**Work instruction:**
Look through the data for the string "projet". Copy every line where it is found.

**Extracted data:**
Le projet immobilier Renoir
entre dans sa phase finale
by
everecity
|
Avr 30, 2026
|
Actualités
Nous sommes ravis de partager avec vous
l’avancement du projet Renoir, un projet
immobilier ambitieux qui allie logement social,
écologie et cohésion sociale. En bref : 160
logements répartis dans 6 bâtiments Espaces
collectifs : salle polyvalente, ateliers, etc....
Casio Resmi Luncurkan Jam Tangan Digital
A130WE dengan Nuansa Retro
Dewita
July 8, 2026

* * *

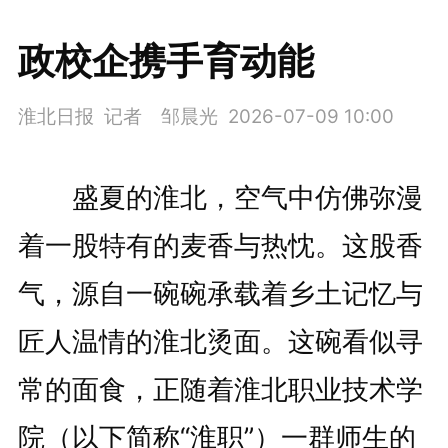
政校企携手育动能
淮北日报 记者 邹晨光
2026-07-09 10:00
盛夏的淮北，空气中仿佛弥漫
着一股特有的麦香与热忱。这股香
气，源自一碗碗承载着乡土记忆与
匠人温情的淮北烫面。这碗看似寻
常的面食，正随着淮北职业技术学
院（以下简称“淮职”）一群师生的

**Solution below:**
Le projet immobilier Renoir
l’avancement du projet Renoir, un projet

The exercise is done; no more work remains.